From the entries below, please output exactly the lines starting at the one containing "взагалі віддати громадським" and ending at the one containing "ним є факт непоодиноких", both included.

* * * * * * *

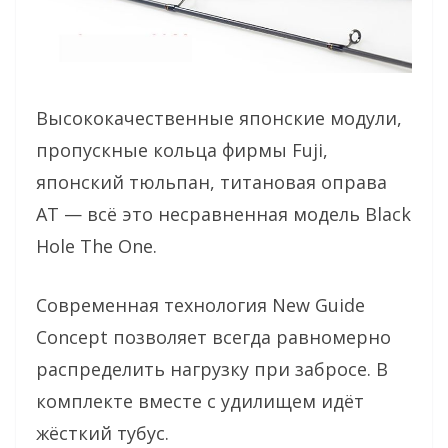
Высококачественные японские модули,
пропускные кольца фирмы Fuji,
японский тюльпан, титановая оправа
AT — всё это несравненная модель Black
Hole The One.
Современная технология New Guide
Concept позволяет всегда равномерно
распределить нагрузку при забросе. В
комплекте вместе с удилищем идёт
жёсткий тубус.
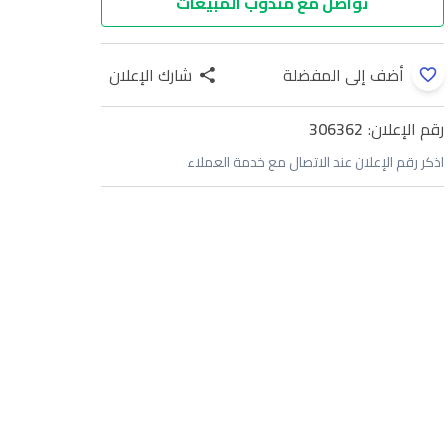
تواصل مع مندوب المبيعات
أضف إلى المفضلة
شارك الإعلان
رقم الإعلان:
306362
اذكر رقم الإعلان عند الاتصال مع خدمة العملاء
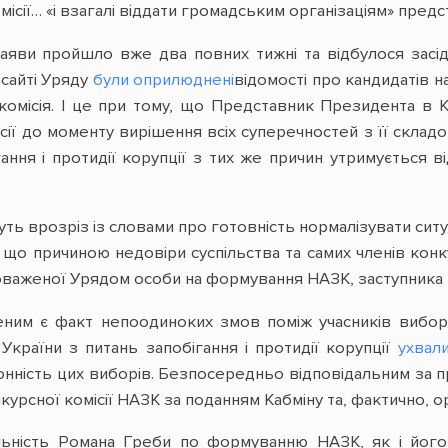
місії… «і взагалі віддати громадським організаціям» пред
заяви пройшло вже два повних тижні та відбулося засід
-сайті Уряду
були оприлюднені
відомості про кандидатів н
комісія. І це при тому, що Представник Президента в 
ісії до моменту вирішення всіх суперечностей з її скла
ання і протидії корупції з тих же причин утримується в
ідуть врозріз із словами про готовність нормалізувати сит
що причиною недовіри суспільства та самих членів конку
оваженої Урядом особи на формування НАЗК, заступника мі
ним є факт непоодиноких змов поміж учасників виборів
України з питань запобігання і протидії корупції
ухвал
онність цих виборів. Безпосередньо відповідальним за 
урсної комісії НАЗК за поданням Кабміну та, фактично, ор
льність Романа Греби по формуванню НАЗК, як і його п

* * * * * * *

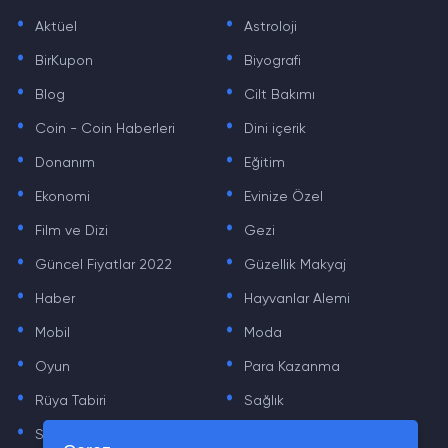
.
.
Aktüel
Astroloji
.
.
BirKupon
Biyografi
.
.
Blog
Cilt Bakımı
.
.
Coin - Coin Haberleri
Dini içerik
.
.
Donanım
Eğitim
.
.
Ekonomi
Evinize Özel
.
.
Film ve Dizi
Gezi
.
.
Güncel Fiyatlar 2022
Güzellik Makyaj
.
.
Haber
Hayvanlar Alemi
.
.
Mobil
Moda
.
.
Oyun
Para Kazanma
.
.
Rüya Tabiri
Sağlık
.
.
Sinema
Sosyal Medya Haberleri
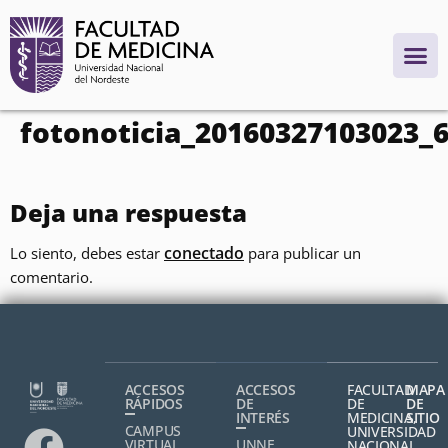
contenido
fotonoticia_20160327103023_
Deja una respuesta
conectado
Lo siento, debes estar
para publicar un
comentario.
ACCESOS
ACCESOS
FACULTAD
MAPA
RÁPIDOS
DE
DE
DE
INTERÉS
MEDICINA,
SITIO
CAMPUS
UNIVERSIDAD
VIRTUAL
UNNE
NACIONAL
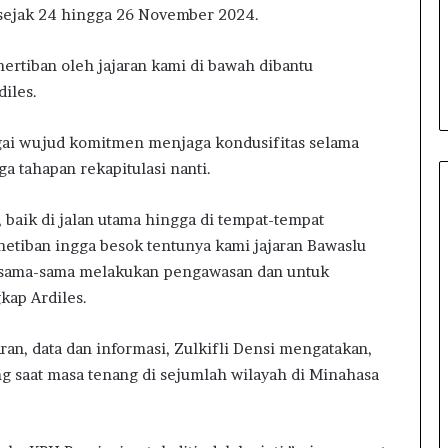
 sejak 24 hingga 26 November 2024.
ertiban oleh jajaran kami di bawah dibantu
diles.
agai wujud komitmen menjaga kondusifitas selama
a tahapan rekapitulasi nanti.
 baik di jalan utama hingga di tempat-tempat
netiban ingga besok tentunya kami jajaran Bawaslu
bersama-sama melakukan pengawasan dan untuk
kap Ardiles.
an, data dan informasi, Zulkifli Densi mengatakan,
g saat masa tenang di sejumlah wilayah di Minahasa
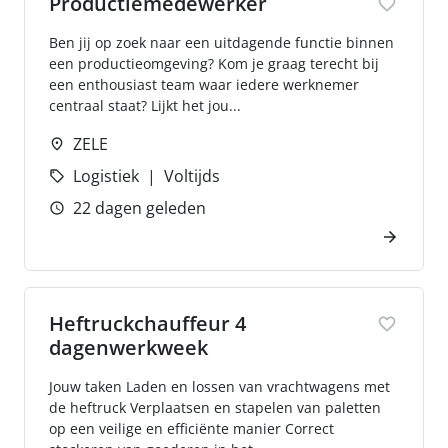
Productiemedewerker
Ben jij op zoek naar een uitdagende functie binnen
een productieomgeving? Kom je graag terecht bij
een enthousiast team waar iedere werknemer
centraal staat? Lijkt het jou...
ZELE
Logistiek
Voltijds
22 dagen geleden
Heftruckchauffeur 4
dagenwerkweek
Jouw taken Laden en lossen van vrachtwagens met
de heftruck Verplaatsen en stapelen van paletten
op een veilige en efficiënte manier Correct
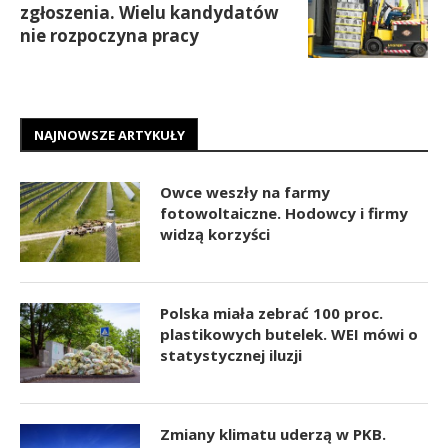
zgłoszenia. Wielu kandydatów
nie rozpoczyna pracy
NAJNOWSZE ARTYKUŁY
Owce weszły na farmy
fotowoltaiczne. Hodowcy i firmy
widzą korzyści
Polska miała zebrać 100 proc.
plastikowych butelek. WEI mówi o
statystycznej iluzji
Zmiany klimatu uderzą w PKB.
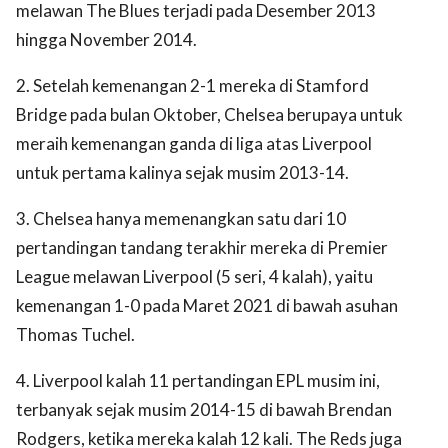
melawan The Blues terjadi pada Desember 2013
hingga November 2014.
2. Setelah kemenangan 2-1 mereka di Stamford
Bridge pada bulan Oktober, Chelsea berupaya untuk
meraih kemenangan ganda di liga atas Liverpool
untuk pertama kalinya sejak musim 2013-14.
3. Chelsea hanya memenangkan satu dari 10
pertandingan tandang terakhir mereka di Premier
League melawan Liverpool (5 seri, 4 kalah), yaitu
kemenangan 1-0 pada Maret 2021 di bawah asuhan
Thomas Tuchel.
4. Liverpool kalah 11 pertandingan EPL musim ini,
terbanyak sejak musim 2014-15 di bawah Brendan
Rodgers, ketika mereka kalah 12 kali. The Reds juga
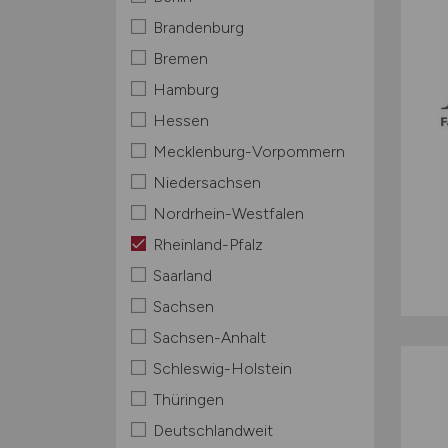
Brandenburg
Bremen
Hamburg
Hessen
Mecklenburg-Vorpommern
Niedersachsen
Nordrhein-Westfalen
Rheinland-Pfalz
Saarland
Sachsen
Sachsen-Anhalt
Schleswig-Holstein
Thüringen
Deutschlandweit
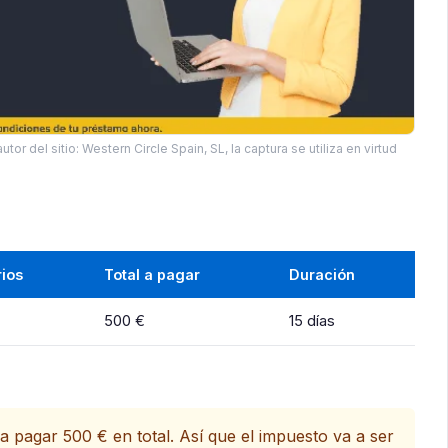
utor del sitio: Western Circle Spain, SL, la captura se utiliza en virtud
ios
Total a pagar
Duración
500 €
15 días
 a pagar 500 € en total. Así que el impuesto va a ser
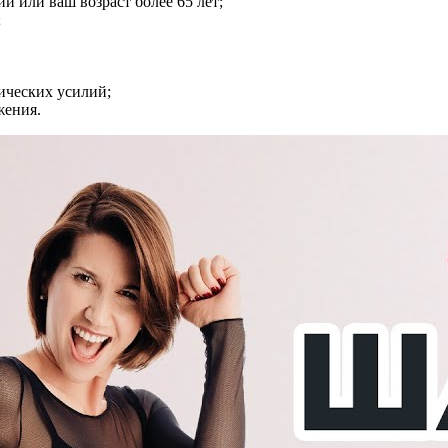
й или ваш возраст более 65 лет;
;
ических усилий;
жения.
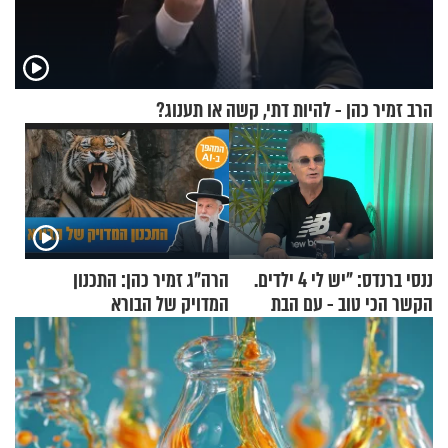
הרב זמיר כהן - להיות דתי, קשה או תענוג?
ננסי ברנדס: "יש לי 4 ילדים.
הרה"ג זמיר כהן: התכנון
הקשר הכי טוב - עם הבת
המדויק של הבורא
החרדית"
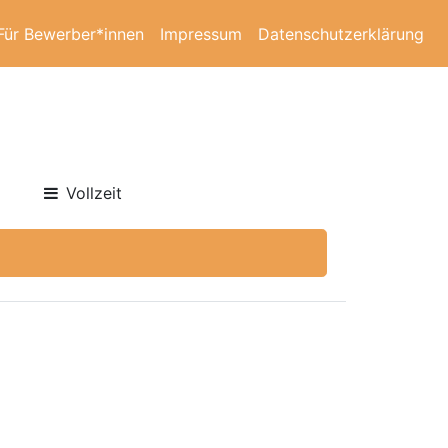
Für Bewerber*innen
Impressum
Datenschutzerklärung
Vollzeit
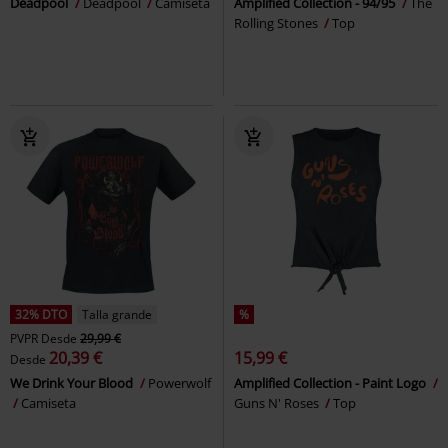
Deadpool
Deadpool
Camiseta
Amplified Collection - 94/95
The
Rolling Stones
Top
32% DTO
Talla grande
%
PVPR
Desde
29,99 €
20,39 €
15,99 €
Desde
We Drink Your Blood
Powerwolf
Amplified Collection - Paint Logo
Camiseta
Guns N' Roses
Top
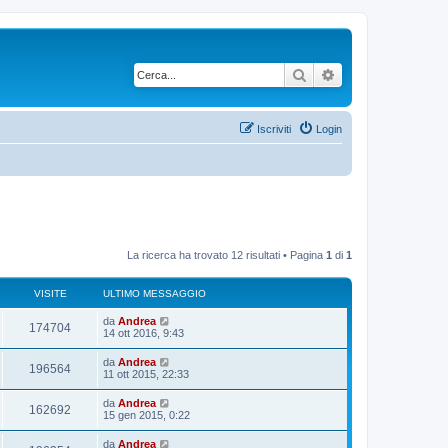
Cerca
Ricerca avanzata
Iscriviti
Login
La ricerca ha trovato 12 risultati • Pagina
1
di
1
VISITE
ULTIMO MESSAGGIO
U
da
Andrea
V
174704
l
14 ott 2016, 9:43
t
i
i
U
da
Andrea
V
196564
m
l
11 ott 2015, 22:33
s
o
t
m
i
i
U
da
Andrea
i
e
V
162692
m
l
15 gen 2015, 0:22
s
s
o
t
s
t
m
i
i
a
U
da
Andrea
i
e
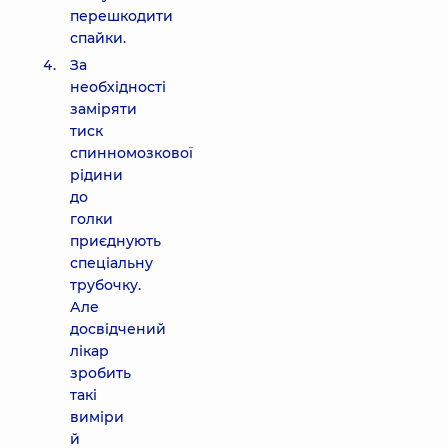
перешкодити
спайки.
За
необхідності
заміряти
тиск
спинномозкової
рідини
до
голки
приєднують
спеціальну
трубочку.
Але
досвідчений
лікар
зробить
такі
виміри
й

* * * * * * *

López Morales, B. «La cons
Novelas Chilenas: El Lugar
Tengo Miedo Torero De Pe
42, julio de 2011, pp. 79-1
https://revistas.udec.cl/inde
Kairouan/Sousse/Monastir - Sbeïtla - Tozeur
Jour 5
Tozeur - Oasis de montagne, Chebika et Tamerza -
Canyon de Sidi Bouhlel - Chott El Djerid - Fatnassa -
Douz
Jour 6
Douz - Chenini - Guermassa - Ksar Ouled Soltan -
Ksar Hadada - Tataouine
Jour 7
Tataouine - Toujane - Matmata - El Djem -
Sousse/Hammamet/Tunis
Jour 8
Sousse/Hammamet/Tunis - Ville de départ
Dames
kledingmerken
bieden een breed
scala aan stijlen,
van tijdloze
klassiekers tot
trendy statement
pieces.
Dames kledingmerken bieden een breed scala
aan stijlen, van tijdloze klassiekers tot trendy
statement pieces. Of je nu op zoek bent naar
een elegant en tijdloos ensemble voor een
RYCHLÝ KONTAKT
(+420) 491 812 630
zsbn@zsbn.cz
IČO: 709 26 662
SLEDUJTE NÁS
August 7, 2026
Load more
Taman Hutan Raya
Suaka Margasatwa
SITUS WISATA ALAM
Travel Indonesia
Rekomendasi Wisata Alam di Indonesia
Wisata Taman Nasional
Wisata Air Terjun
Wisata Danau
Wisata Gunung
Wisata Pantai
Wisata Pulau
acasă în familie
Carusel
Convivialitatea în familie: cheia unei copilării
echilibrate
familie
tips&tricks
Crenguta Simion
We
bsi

* * * * * * *

▸ **Output below**:
місії… «і взагалі віддати громадським організаціям» пред
заяви пройшло вже два повних тижні та відбулося засід
-сайті Уряду
були оприлюднені
відомості про кандидатів н
комісія. І це при тому, що Представник Президента в 
ісії до моменту вирішення всіх суперечностей з її скла
ання і протидії корупції з тих же причин утримується в
ідуть врозріз із словами про готовність нормалізувати сит
що причиною недовіри суспільства та самих членів конку
оваженої Урядом особи на формування НАЗК, заступника мі
ним є факт непоодиноких змов поміж учасників виборів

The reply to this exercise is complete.